> About this exercise: Could you print the entries below exactly, starting at the line that contains "(the years before 1942)." and stopping after the last one?

> Records contained in a dataset:
↓↓↓

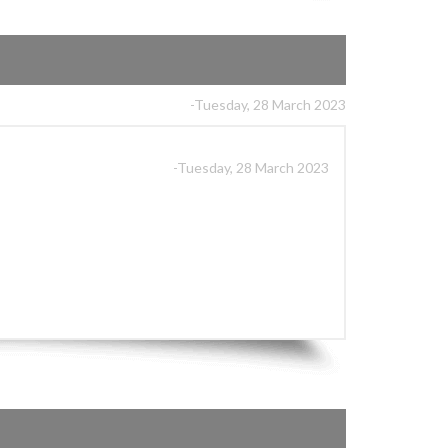
-Tuesday, 28 March 2023
-Tuesday, 28 March 2023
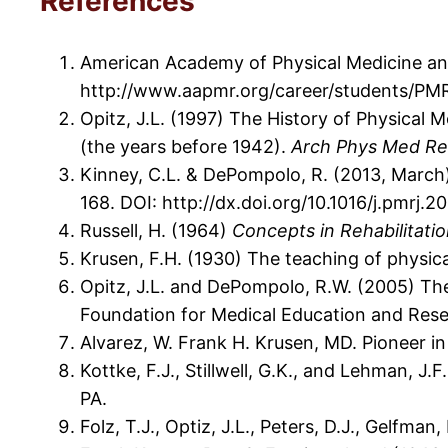
References
American Academy of Physical Medicine and
http://www.aapmr.org/career/students/PMR
Opitz, J.L. (1997) The History of Physical 
(the years before 1942).
Arch Phys Med Re
Kinney, C.L. & DePompolo, R. (2013, March)
168. DOI: http://dx.doi.org/10.1016/j.pmrj.2
Russell, H. (1964)
Concepts in Rehabilitati
Krusen, F.H. (1930) The teaching of physic
Opitz, J.L. and DePompolo, R.W. (2005) The
Foundation for Medical Education and Rese
Alvarez, W. Frank H. Krusen, MD. Pioneer i
Kottke, F.J., Stillwell, G.K., and Lehman, J
PA.
Folz, T.J., Optiz, J.L., Peters, D.J., Gelfman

↑↑↑

> Output for this task:
(the years before 1942).
Arch Phys Med Re
Kinney, C.L. & DePompolo, R. (2013, March)
168. DOI: http://dx.doi.org/10.1016/j.pmrj.2
Russell, H. (1964)
Concepts in Rehabilitati
Krusen, F.H. (1930) The teaching of physic
Opitz, J.L. and DePompolo, R.W. (2005) The
Foundation for Medical Education and Rese
Alvarez, W. Frank H. Krusen, MD. Pioneer i
Kottke, F.J., Stillwell, G.K., and Lehman, J
PA.
Folz, T.J., Optiz, J.L., Peters, D.J., Gelfman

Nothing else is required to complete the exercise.